The Lowcountry SmartVan Program is a pilot project funded by the Community Foundation of the Lowcountry and the South Carolina Department of Transportation. Under the project, 2Plus, Inc., a national non-profit organization specializing in vanpooling, will administer the program by forming vanpool groups and providing vehicles for the routes.

The program is eligible for the Federal Commuter Choice Benefit, according to Brent Hodges, a vanpool manager for 2Plus. Commuters Choice is a nationwide initiative for employers to offer a broad range of commuting choices to their employees, which includes tax incentives available to commuters.

There are several reasons why vanpooling is a viable transportation option for service members and civilian Tri-Command employees who commute to and from work, according to Hodges.

“Vanpooling is defined by groups of five or more people traveling in similar commute patterns, going to and from similar destinations, and on similar shifts agreeing to a rideshare arrangement,” Hodges said. “Vanpooling is an efficient and cost effective alternative transit mode. It saves money in gas, provides a reliable means of transportation, frees up a personal vehicle for other family members, and saves on personal (expenses).”

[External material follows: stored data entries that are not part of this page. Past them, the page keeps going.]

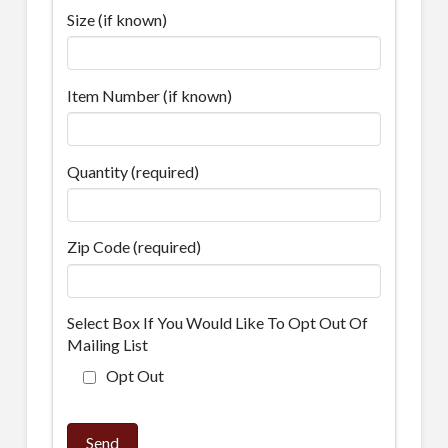
Size (if known)
Item Number (if known)
Quantity (required)
Zip Code (required)
Select Box If You Would Like To Opt Out Of
Mailing List
Opt Out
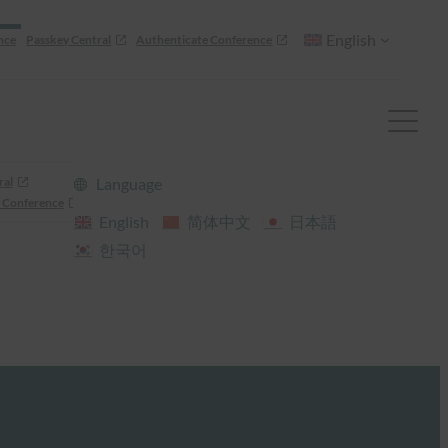
English
nce
Passkey Central
Authenticate Conference
ral
Language
 Conference
English
简体中文
日本語
한국어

The SmartVan Program works on a volunteer-based driver system. Driver benefits include a fuel card and maintenance provided for the vehicle, free personal use of 150 miles per month and free transportation to and from work, according to Jodie Harper, the Lowcountry SmartVan Program manager.

“The driver must have a valid U.S. drivers license and be insurable,” Harper said. “2Plus provides the van, training for the driver and insurance for the driver.”

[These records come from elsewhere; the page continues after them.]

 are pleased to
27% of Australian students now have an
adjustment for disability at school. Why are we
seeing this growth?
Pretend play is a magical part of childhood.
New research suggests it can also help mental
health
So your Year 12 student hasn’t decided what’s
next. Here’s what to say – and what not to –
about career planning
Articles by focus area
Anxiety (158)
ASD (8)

Vanpools can help lower congestion to the roadways and reduce the need for parking spaces, but there are other incentives that may benefit civilians working in the military community, according to Harper.

“It can be a great tool to reducing absenteeism and tardiness,” Harper said. “It can also be a tool for recruitment and retention of civilian employees. It allows you to recruit civilian employees from households that may not have considered working on base because of lack of transportation or distance in travel.”

In 2003, Lowcountry Council of Governments and the Atlanta consulting firm Day Wilburn Associates completed the Lowcountry Public Transportation Strategy for the four-county  (Beaufort, Jasper, Colleton and Hampton) region. Based on analysis of resources, opportunities and a wide variety of social, economic and transportation issues, the number one recommendation was to establish a regional vanpool program, according to Ginnie Kozak, the planning director for the LCOG.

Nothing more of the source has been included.